### Saved data entries

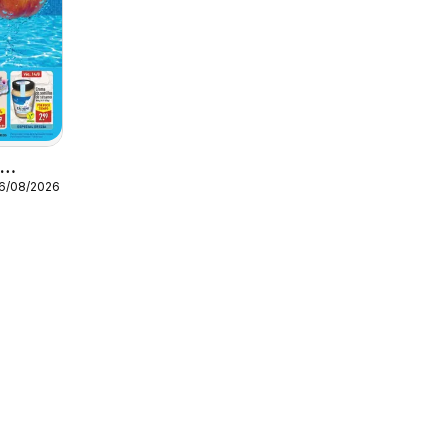
o
16/08/2026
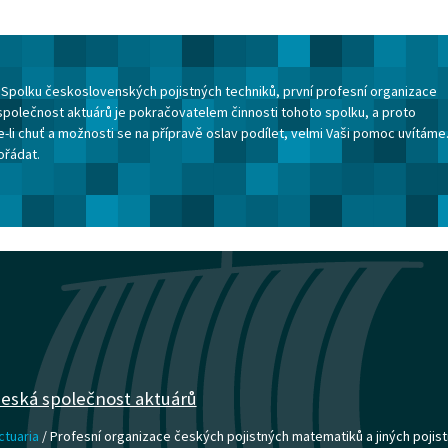
ku Spolku československých pojistných techniků, první profesní organizace
společnost aktuárů je pokračovatelem činnosti tohoto spolku, a proto
-li chuť a možnosti se na přípravě oslav podílet, velmi Vaši pomoc uvítáme
ořádat.
eská společnost aktuárů
ctuaria
/ Profesní organizace českých pojistných matematiků a jiných pojist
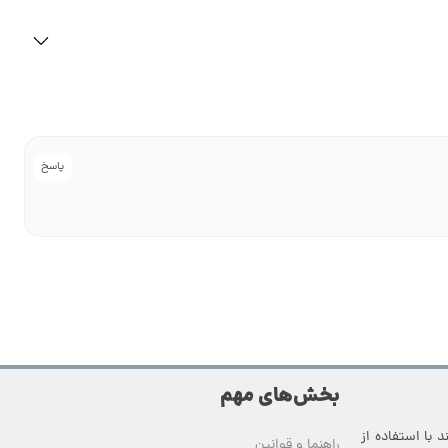
پاسخ
بخش‌های مهم
 با استفاده از
راهنما و قوانین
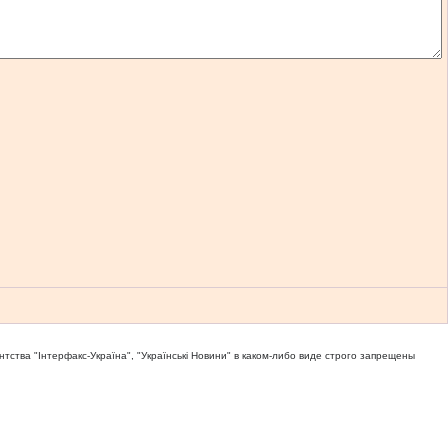
тва "Iнтерфакс-Україна", "Українськi Новини" в каком-либо виде строго запрещены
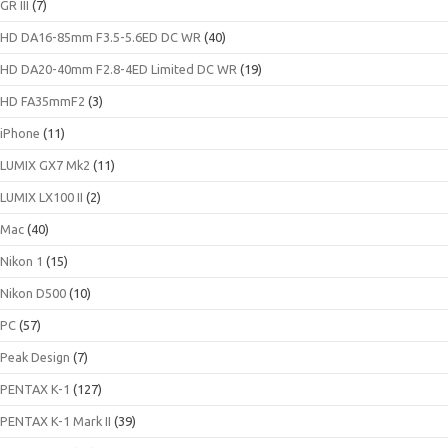
GR III
(7)
HD DA16-85mm F3.5-5.6ED DC WR
(40)
HD DA20-40mm F2.8-4ED Limited DC WR
(19)
HD FA35mmF2
(3)
iPhone
(11)
LUMIX GX7 Mk2
(11)
LUMIX LX100 II
(2)
Mac
(40)
Nikon 1
(15)
Nikon D500
(10)
PC
(57)
Peak Design
(7)
PENTAX K-1
(127)
PENTAX K-1 Mark II
(39)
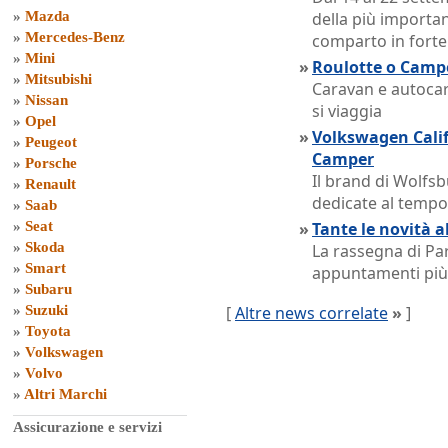
»
Mazda
della più importa
»
Mercedes-Benz
comparto in forte
»
Mini
»
Roulotte o Camper
»
Mitsubishi
Caravan e autoca
»
Nissan
si viaggia
»
Opel
»
Volkswagen Calif
»
Peugeot
Camper
»
Porsche
Il brand di Wolfsb
»
Renault
dedicate al tempo
»
Saab
»
Seat
»
Tante le novità 
»
Skoda
La rassegna di Pa
»
Smart
appuntamenti più 
»
Subaru
»
Suzuki
[
Altre news correlate
»
]
»
Toyota
»
Volkswagen
»
Volvo
»
Altri Marchi
Assicurazione e servizi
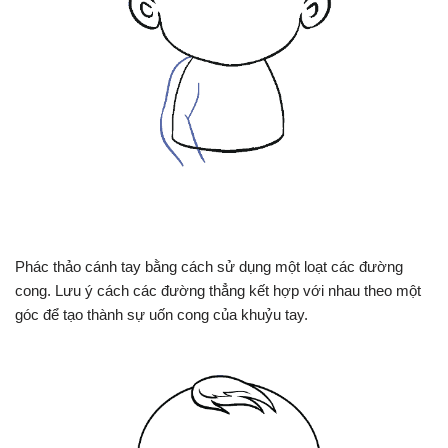
Phác thảo cánh tay bằng cách sử dụng một loạt các đường
cong. Lưu ý cách các đường thẳng kết hợp với nhau theo một
góc để tạo thành sự uốn cong của khuỷu tay.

### TRY IT
The reply must hold every line above exactly as written and none of the pictures.

### SOLVED EXERCISE
o
16/08/2026
ku Spolku československých pojistných techniků, první profesní organizace
společnost aktuárů je pokračovatelem činnosti tohoto spolku, a proto
-li chuť a možnosti se na přípravě oslav podílet, velmi Vaši pomoc uvítáme
ořádat.
eská společnost aktuárů
ctuaria
/ Profesní organizace českých pojistných matematiků a jiných pojist
پاسخ
بخش‌های مهم
 با استفاده از
راهنما و قوانین
тва "Iнтерфакс-Україна", "Українськi Новини" в каком-либо виде строго запрещены
GR III
(7)
HD DA16-85mm F3.5-5.6ED DC WR
(40)
HD DA20-40mm F2.8-4ED Limited DC WR
(19)
HD FA35mmF2
(3)
iPhone
(11)
LUMIX GX7 Mk2
(11)
LUMIX LX100 II
(2)
Mac
(40)
Nikon 1
(15)
Nikon D500
(10)
PC
(57)
Peak Design
(7)
PENTAX K-1
(127)
PENTAX K-1 Mark II
(39)
»
Mazda
della più importa
»
Mercedes-Benz
comparto in forte
»
Mini
»
Roulotte o Camper
»
Mitsubishi
Caravan e autoca
»
Nissan
si viaggia
»
Opel
»
Volkswagen Calif
»
Peugeot
Camper
»
Porsche
Il brand di Wolfsb
»
Renault
dedicate al tempo
»
Saab
»
Seat
»
Tante le novità 
»
Skoda
La rassegna di Pa
»
Smart
appuntamenti più 
»
Subaru
»
Suzuki
[
Altre news correlate
»
]
»
Toyota
»
Volkswagen
»
Volvo
»
Altri Marchi
Assicurazione e servizi
Phác thảo cánh tay bằng cách sử dụng một loạt các đường
cong. Lưu ý cách các đường thẳng kết hợp với nhau theo một
góc để tạo thành sự uốn cong của khuỷu tay.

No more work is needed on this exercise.